The revisions to the bankruptcy code that I think kropotkin is referring to definitely were designed to benefit credit card companies first and foremost. Still it is kind of hard to feel a lot of sympathy for those who got caught with the rules changing, since you would have to believe that the only debtors with much of a beef are the ones who would planned to go into bk after piling up the debt. During the debate about this revision, there were several exemplary cases of people with medical problems who were relying on their credit limits to keep up an income. They were universally very sad stories, but frequently the individual or family clearly were taking on debt with no intention of honoring it. Hopefully there will be some kind of effective reform of our health care/insurance system that will provide humane solutions for these situations that do not involve the assumption of unpayable debt.

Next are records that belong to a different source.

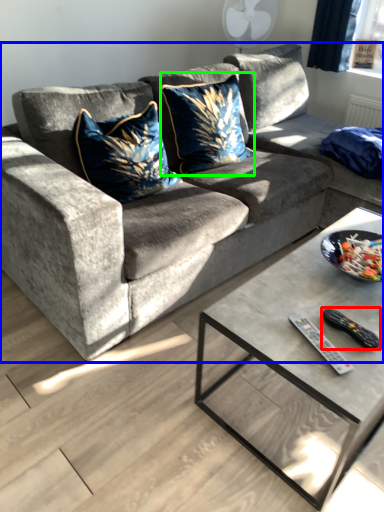 Question: Which is nearer to the remote (highlighted by a red box)? studio couch (highlighted by a blue box) or throw pillow (highlighted by a green box).

Choices:
 (A) studio couch
 (B) throw pillow

Answer: (A) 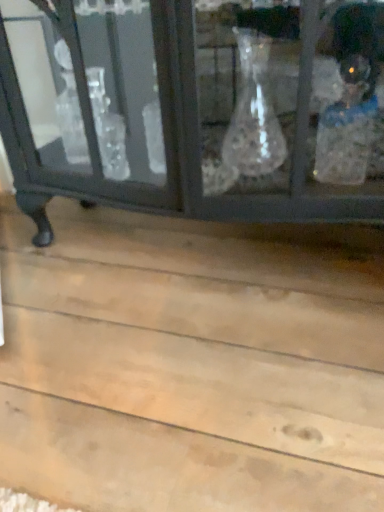 Question: Is point (77, 156) closer or farther from the camera than point (339, 463)?

Choices:
 (A) farther
 (B) closer

Answer: (A)

Question: In terms of height, does matte black cabinet at upper center look taller or shorter compared to natural wood plank at lower center?

Choices:
 (A) short
 (B) tall

Answer: (B)

Question: From the image's perspective, is matte black cabinet at upper center above or below natural wood plank at lower center?

Choices:
 (A) below
 (B) above

Answer: (B)

Question: Considering the positions of point (178, 420) and point (155, 204), is point (178, 420) closer or farther from the camera than point (155, 204)?

Choices:
 (A) farther
 (B) closer

Answer: (B)

Question: From their relative heights in the image, would you say natural wood plank at lower center is taller or shorter than matte black cabinet at upper center?

Choices:
 (A) short
 (B) tall

Answer: (A)

Question: From a real-world perspective, is natural wood plank at lower center above or below matte black cabinet at upper center?

Choices:
 (A) above
 (B) below

Answer: (B)

Question: Is natural wood plank at lower center wider or thinner than matte black cabinet at upper center?

Choices:
 (A) thin
 (B) wide

Answer: (B) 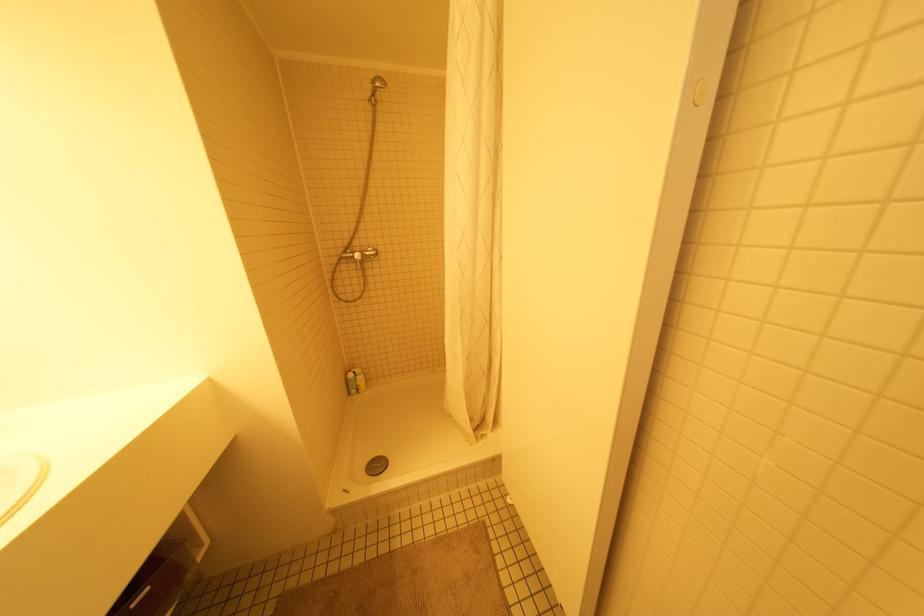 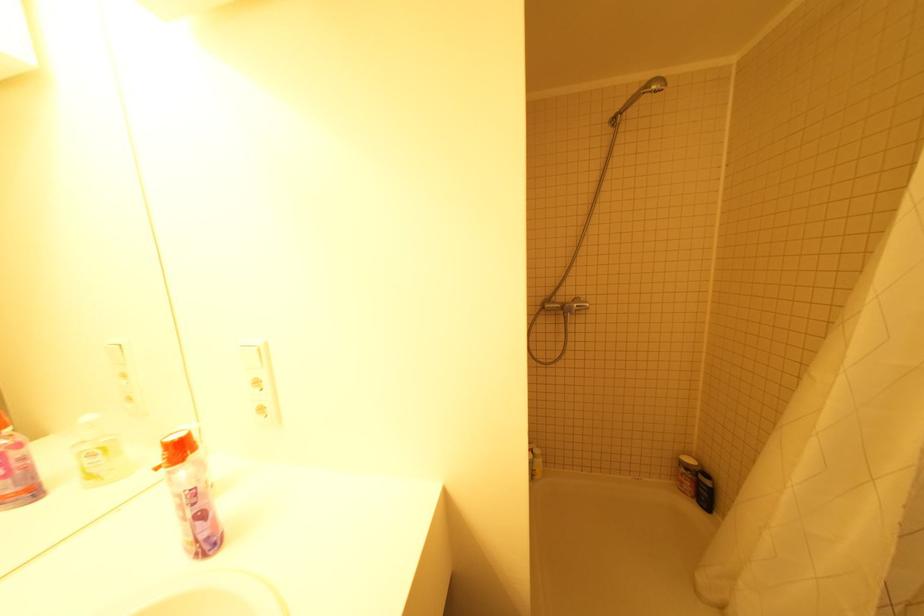 Question: Based on the continuous images, in which direction is the camera rotating? Reply with the corresponding letter.

Choices:
 (A) Left
 (B) Right
 (C) Up
 (D) Down

Answer: (A)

Change the name to HEAP (Humongous Extend and Pretend Program)and it makes better sense.
Perhaps the problem has to do with the 90 day “trial” period ending before conversion to permanent. I suspect we’re still in the trial phase. The only way such a program could be an absolute failure, as implied in this piece, is if the 31% of gross guidelines were in fact ignored. But how can that be? In my opinion there are just too many incentives for the bankers not to make it work. Hence my suspicion that the numbers will improve dramatically over time.
My anecdatal story.
My mod becomes permanent on Tuesday.
I dropped from a $3400 mortgage payment, not including escrow, to $2300 per month, including $750 monthly tax escrow.

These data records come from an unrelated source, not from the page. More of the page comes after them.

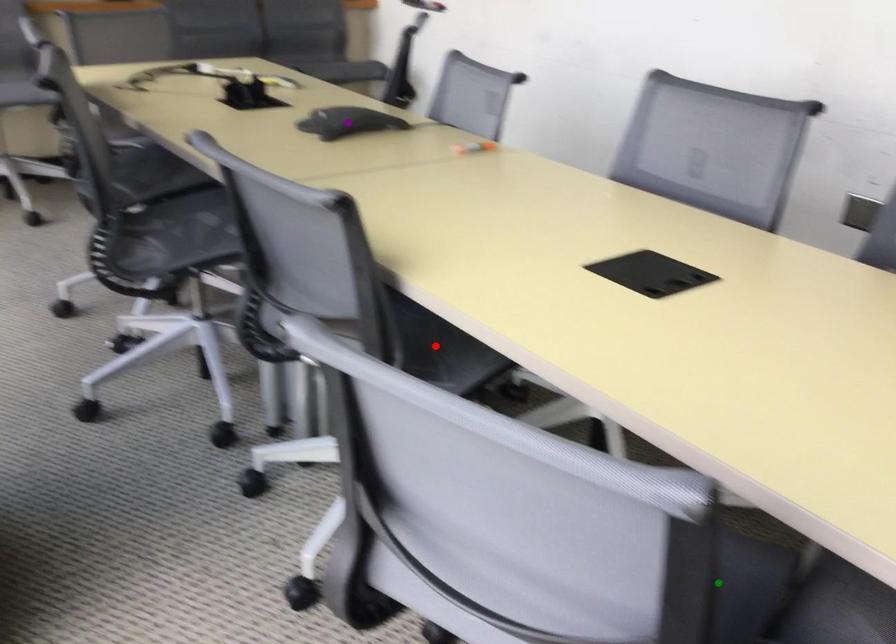 Order these from nearest to farthest:
green point
purple point
red point

purple point < red point < green point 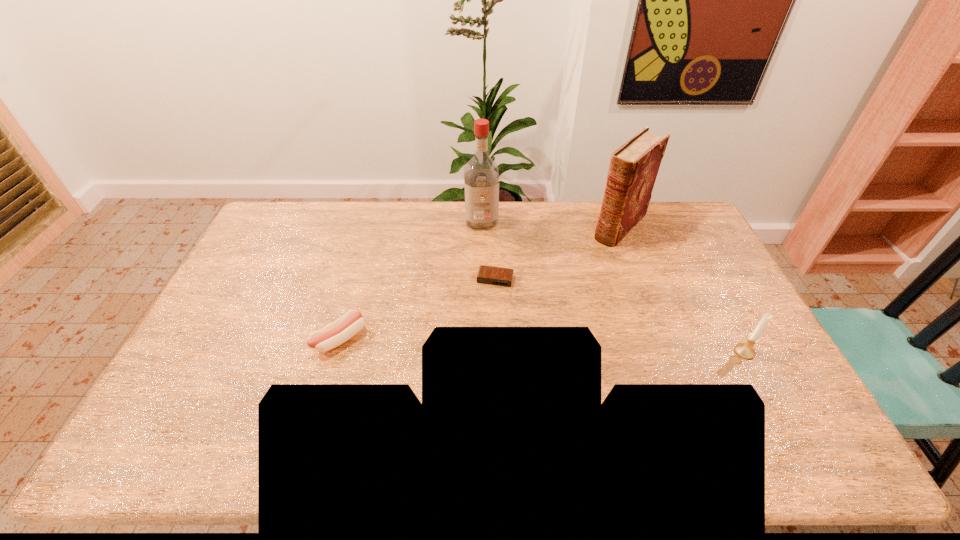 Image resolution: width=960 pixels, height=540 pixels. In order to click on vacant region between the shortest object and the hardback book in this screenshot , I will do `click(558, 253)`.

Image resolution: width=960 pixels, height=540 pixels. I want to click on vacant region between the liquor and the fourth shortest object, so click(551, 224).

Image resolution: width=960 pixels, height=540 pixels. What are the coordinates of `free spot between the liquor and the leftmost object` in the screenshot? It's located at (411, 280).

Find the location of a particular element. free space between the rightmost object and the second object from right to left is located at coordinates (683, 289).

This screenshot has width=960, height=540. Identify the location of free space between the second object from right to left and the shortest object. (558, 253).

You are a GUI agent. You are given a task and a screenshot of the screen. Output one action in this format:
    pyautogui.click(x=<x>, y=<y>)
    Task: Click on the unoccupied area between the second tallest object and the liquor
    The width and height of the screenshot is (960, 540).
    Given the screenshot: What is the action you would take?
    pyautogui.click(x=551, y=224)

Find the location of a particular element. The width and height of the screenshot is (960, 540). free space between the second shortest object and the third nearest object is located at coordinates (418, 309).

The image size is (960, 540). What are the coordinates of `free point between the candle holder and the liquor` in the screenshot? It's located at (612, 286).

The image size is (960, 540). Find the location of `vacant space in between the third tallest object and the leftmost object`. vacant space in between the third tallest object and the leftmost object is located at coordinates (542, 345).

What are the coordinates of `free space between the fourth tallest object and the third farthest object` in the screenshot? It's located at (418, 309). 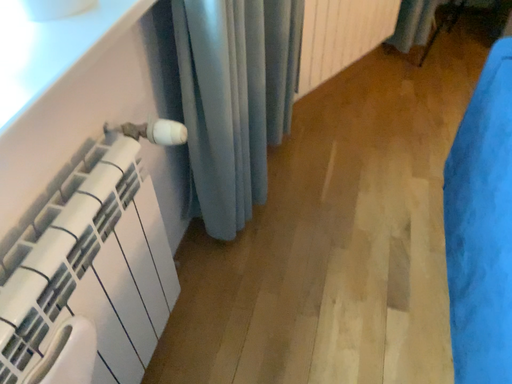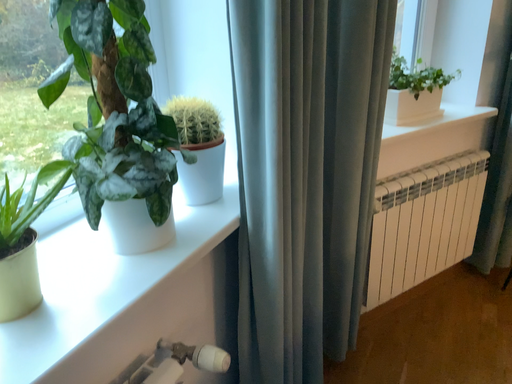 Question: How did the camera likely rotate when shooting the video?

Choices:
 (A) rotated right
 (B) rotated left

Answer: (B) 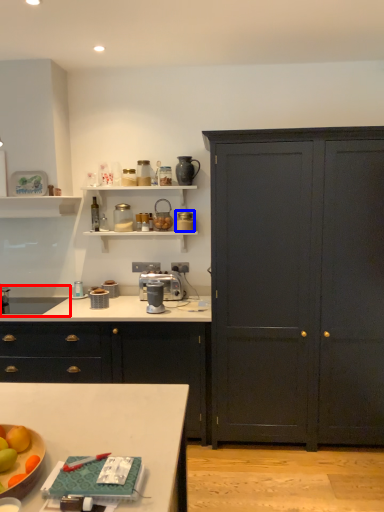 Question: Which point is further to the camera, sink (highlighted by a red box) or appliance (highlighted by a blue box)?

Choices:
 (A) sink
 (B) appliance

Answer: (B)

Principal has not been impacted, though the interest has been dropped to 2.25% for the first 5 years, going up 1% each of the next two, then capping at 5% at year 8, which will still net @ $2700 w/escrow payment.
Regardless of all other factors, we will now be able to afford our home, so there is at least one success for this program.

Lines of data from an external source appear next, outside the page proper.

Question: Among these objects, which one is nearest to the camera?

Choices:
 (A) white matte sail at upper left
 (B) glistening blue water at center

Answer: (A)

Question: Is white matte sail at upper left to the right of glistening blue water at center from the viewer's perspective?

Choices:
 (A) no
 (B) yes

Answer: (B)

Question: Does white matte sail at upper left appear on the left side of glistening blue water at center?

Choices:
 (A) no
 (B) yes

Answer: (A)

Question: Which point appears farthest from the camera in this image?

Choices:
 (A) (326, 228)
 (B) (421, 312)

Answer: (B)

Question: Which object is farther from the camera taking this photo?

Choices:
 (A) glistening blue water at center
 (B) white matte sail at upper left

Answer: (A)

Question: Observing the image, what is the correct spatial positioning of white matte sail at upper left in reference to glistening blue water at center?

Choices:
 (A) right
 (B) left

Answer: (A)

After requesting in March for help, I was offered a modification in late July. I made trial payments, accepted it, got it notarized per instructions, and sent it back happy that they had helped me. But wait! A week later they sent me a letter via fedex saying they decided not to go through with the modification, and to call them (why didn’t they just call me?!) Now I’m back to square one, after having made trial payments, faxed paperwork multiple times, and the uncertainty again. Mine should have been completed, what they did was make me an offer, I accepted, and they then committed breech of contract. And I’m not the only one: http://www.loansafe.org/forum/countrywide-home-loans-tell-us-your-countrywide-story/15277-countrywide-california-attorney-general-settlement-beware-countrywide-home-loans-cancelling-loan-modifications-without-notice.html
They are just simply not completing them.
Yes, congress changed the bankruptcy rules, to the detriment of average folks. It’s changing the rules in the middle of the game! Unfair! Invalid!
Clearly, if *I* should ever need to go through bankruptcy, it should be under the rules that were in place on the day I was born. Anything else would be unfair and unconstitutional.
And just as frakking stupid as Herr Herr’s position.